* **The problem**
Look through the material below. Copy every line with the string "être" in it.

* **Data for the task**
+--
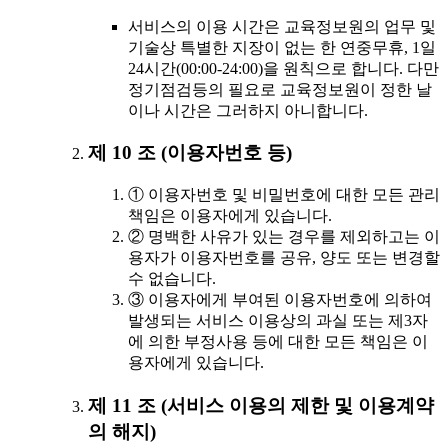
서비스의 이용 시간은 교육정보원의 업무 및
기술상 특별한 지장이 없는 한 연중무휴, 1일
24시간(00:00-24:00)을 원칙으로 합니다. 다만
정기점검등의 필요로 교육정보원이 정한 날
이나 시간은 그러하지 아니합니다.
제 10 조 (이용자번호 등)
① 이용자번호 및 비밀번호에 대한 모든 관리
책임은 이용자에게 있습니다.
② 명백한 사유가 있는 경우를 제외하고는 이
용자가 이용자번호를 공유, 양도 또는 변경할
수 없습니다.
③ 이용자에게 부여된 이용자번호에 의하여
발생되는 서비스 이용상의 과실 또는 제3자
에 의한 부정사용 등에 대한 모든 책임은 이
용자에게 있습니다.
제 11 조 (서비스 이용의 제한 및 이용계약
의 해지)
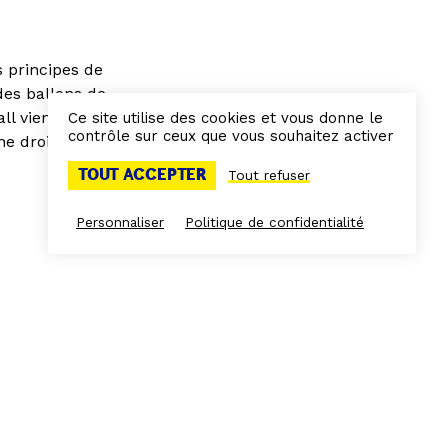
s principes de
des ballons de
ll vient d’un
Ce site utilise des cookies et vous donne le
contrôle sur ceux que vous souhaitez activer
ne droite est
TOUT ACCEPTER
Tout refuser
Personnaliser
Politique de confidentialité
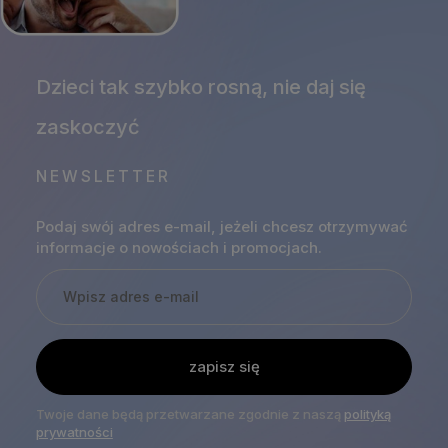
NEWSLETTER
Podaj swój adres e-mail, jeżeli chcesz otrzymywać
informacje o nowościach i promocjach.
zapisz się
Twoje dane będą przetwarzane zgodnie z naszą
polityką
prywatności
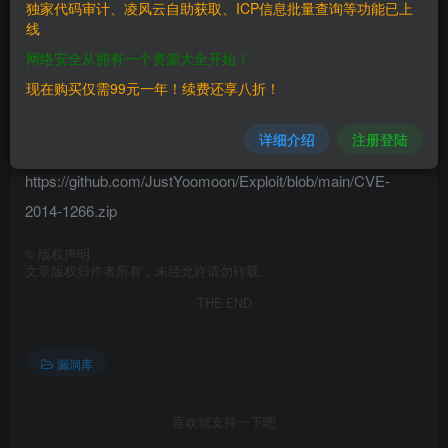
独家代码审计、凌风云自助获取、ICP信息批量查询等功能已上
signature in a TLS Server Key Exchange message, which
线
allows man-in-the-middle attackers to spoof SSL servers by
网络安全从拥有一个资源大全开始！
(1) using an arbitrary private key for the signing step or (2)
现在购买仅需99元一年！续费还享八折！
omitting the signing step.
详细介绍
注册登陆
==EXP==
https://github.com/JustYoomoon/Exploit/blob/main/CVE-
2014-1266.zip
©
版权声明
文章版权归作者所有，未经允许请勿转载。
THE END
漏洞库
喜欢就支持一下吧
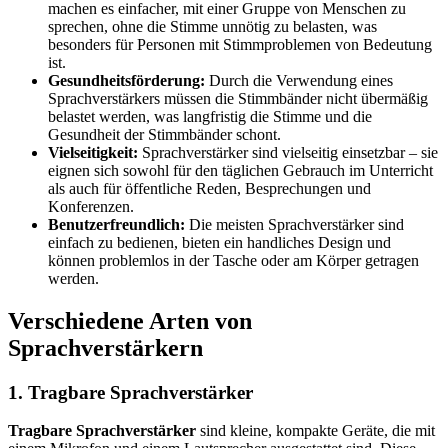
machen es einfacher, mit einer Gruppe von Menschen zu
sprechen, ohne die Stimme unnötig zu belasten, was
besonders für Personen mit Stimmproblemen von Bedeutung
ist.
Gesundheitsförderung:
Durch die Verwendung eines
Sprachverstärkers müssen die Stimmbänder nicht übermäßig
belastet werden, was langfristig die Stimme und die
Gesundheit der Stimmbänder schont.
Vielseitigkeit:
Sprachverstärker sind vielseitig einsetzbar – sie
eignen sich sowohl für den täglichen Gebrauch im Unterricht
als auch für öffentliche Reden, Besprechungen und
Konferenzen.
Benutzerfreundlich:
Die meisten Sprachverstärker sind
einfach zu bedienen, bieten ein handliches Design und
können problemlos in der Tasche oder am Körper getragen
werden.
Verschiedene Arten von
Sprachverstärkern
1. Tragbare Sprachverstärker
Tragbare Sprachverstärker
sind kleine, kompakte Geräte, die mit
+--
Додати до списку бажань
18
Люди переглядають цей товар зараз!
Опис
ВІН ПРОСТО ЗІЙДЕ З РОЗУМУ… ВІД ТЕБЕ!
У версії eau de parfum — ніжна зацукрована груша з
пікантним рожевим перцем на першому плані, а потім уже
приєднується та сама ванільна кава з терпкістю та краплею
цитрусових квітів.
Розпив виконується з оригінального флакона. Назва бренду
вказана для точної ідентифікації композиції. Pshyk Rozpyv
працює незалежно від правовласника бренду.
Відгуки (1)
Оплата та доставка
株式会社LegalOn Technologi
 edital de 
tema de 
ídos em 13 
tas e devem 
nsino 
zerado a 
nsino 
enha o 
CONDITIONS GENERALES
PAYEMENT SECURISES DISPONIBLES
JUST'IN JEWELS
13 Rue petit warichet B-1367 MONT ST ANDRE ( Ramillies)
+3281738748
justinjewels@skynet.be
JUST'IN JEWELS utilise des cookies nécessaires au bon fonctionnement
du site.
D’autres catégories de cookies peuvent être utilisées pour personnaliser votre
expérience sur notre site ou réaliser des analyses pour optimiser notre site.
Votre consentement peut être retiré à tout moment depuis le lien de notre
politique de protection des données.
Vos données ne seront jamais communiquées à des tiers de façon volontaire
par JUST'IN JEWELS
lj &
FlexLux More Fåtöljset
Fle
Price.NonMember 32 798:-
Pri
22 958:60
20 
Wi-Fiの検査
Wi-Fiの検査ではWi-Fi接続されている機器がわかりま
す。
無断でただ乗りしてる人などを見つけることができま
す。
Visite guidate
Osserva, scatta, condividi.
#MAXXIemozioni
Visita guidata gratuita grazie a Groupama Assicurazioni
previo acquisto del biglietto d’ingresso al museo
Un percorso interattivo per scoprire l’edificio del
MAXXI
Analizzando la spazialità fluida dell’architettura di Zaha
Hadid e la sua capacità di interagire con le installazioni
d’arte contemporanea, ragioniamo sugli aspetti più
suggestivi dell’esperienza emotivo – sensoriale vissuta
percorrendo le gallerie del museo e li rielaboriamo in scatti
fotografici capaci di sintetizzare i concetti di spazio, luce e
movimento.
+--
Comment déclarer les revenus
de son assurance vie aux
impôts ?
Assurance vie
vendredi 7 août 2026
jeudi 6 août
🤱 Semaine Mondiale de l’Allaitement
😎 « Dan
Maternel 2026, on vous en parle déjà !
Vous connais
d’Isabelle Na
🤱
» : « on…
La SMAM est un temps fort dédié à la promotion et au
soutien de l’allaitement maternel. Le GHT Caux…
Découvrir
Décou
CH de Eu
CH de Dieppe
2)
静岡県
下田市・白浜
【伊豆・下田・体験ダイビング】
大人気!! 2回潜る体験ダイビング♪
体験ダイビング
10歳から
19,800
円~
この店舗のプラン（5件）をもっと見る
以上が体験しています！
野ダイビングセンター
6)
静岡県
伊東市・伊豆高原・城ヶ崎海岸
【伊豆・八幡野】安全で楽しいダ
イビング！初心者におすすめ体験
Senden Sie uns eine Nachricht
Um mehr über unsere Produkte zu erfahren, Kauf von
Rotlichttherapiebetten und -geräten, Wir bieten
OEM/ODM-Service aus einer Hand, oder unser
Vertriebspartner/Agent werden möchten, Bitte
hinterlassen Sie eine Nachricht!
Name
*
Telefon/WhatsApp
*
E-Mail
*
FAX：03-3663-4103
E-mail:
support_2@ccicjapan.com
+--
* **Exercise solution**
D’autres catégories de cookies peuvent être utilisées pour personnaliser votre
Votre consentement peut être retiré à tout moment depuis le lien de notre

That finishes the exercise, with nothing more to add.